Selbstbewusst auftreten, zu den Werten stehen und an die Öffentlichkeit gehen
Wichtig ist, dass man die Werte und Vorteile, die die Firma, der Ort, die Region etc. zu bieten haben, auch selbstbewusst hervorhebt, sei es durch einen Beitrag auf der Website, sei es auf speziellen Werbeplakaten etc. Das darf ruhig auch mal etwas frech rüberkommen und übertrieben wirken, um die gewünschte Aufmerksamkeit zu bekommen. Sevitec konnte mit dem schlagkräftigen Slogan «Eschlikon ­Silicon Valley» eine treffende Message finden, welche für alle IT-Fachleute ein Begriff ist.

Synergien suchen und nutzen
Im Fall von Sevitec konnte die Gemeinde vom Vorhaben überzeugt werden.
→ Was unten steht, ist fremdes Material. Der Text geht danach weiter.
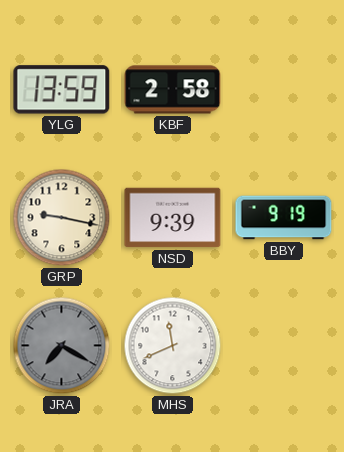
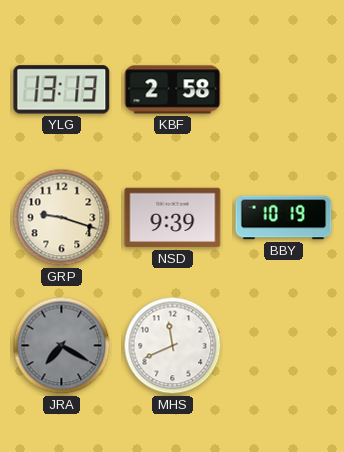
YLG: 13:59 -> 13:13
GRP: 9:17 -> 9:18
BBY: 9:19 -> 10:19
Als aufstrebende Gemeinde mit einem überdurchschnittlichen Wachstum an Einwohnern und Unternehmen zeigte der Gemeinderat grosses Interesse daran, die Gemeinde mittels Werbeslogan noch bekannter zu machen. Dies war auch Zündstoff für eine kurz vorangegangene Debatte, bei welcher ein Grossteil der Bevölkerung der Gegend sich für den Namen «Hinterthurgau» und nicht «Südthurgau» starkmachte. Angefragt wurden von Sevitec auch weitere Firmen in der Region, die bis heute jedoch leider kein Interesse an der Kampagne zeigten.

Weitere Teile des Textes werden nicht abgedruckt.